Extracted material:
—————

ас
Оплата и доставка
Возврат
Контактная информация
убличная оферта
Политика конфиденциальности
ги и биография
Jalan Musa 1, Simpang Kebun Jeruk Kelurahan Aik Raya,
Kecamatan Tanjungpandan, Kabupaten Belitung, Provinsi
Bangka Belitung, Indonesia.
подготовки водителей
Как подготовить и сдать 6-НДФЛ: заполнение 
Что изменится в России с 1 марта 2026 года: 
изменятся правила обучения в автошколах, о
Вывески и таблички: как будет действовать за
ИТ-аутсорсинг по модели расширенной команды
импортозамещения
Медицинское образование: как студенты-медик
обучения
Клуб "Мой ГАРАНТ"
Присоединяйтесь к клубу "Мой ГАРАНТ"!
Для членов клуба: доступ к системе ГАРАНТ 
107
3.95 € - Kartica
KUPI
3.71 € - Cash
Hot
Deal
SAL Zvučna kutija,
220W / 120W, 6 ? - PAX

—————

What is expected: From the entries, copy every line in which the string "обучения" can be found.

Solution to the problem:
изменятся правила обучения в автошколах, о
обучения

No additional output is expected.